======== Dataset ========

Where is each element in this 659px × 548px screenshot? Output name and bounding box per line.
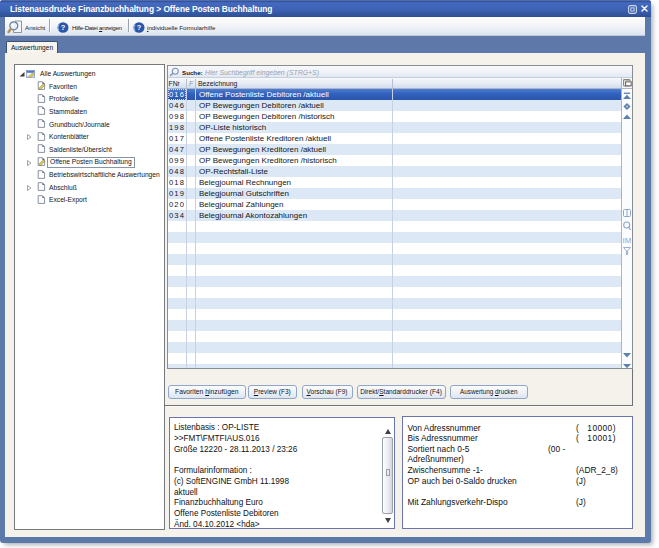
- svg-text:IM: IM: [623, 236, 631, 245]
- svg-text:?: ?: [61, 23, 66, 32]
- svg-text:?: ?: [137, 23, 142, 32]
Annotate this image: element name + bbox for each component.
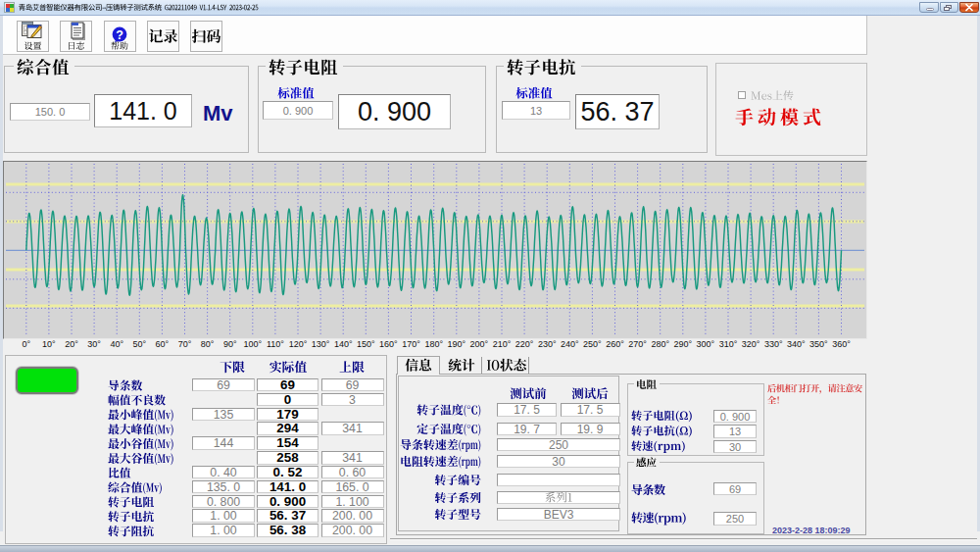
svg-text:?: ? [116, 27, 123, 41]
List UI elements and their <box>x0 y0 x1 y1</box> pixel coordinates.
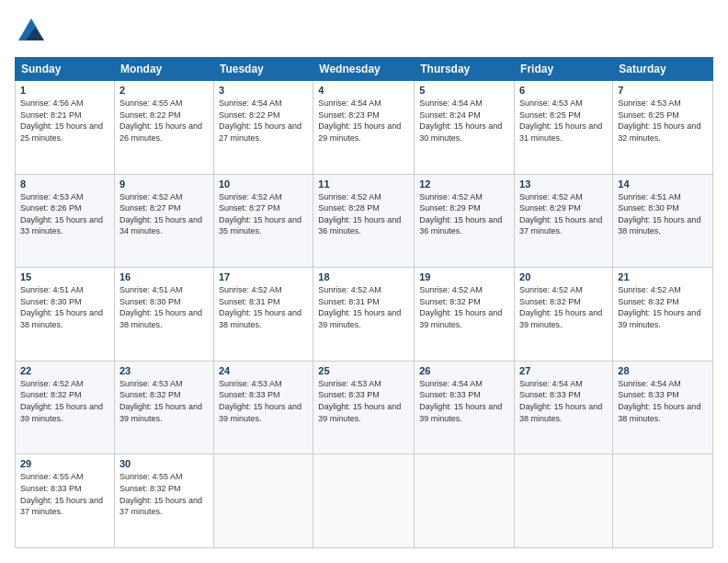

========

### Your assignment
Set down every record word for word and leave out the pictures.

### Solution to this problem
Where is each element in this 659px × 548px screenshot? Output name and bounding box per line.
- svg-text:IM: IM: [623, 236, 631, 245]
- svg-text:?: ?: [61, 23, 66, 32]
- svg-text:?: ?: [137, 23, 142, 32]
Annotate this image: element name + bbox for each component.
svg-text:?: ? [116, 27, 123, 41]
List UI elements and their <box>x0 y0 x1 y1</box> pixel coordinates.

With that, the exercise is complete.